Supplied material:

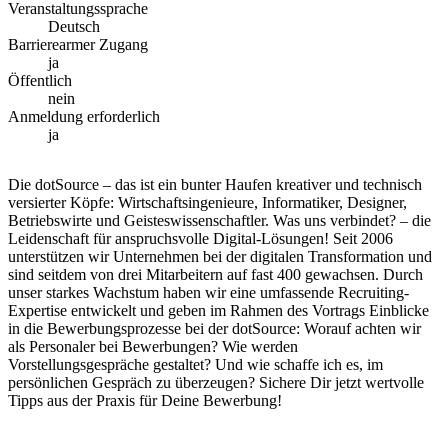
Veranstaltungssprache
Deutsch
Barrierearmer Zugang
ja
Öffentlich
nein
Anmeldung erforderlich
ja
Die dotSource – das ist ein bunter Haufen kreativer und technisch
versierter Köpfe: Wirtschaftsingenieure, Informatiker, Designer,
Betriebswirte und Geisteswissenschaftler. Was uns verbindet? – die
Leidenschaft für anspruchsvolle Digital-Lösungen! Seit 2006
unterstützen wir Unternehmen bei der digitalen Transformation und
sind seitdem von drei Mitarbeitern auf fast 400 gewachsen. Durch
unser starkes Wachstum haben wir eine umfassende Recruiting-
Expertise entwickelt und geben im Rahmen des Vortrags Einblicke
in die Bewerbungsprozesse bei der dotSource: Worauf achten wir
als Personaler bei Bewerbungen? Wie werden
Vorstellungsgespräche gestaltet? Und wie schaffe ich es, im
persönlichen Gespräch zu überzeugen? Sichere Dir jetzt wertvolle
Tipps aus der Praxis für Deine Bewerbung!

* * *

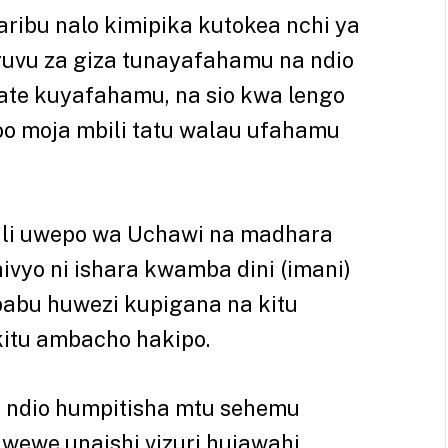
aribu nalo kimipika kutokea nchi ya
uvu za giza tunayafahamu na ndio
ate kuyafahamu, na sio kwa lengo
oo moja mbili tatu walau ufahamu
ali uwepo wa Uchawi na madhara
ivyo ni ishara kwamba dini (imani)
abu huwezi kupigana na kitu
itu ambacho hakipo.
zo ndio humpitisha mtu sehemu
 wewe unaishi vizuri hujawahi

Task item: Beginning with the line containing "Veranstaltungssprache" and ending with the line containing "Tipps aus der Praxis für Deine Bewerbung!", extract those lines exactly from the listing above, and only those.

Your response:
Veranstaltungssprache
Deutsch
Barrierearmer Zugang
ja
Öffentlich
nein
Anmeldung erforderlich
ja
Die dotSource – das ist ein bunter Haufen kreativer und technisch
versierter Köpfe: Wirtschaftsingenieure, Informatiker, Designer,
Betriebswirte und Geisteswissenschaftler. Was uns verbindet? – die
Leidenschaft für anspruchsvolle Digital-Lösungen! Seit 2006
unterstützen wir Unternehmen bei der digitalen Transformation und
sind seitdem von drei Mitarbeitern auf fast 400 gewachsen. Durch
unser starkes Wachstum haben wir eine umfassende Recruiting-
Expertise entwickelt und geben im Rahmen des Vortrags Einblicke
in die Bewerbungsprozesse bei der dotSource: Worauf achten wir
als Personaler bei Bewerbungen? Wie werden
Vorstellungsgespräche gestaltet? Und wie schaffe ich es, im
persönlichen Gespräch zu überzeugen? Sichere Dir jetzt wertvolle
Tipps aus der Praxis für Deine Bewerbung!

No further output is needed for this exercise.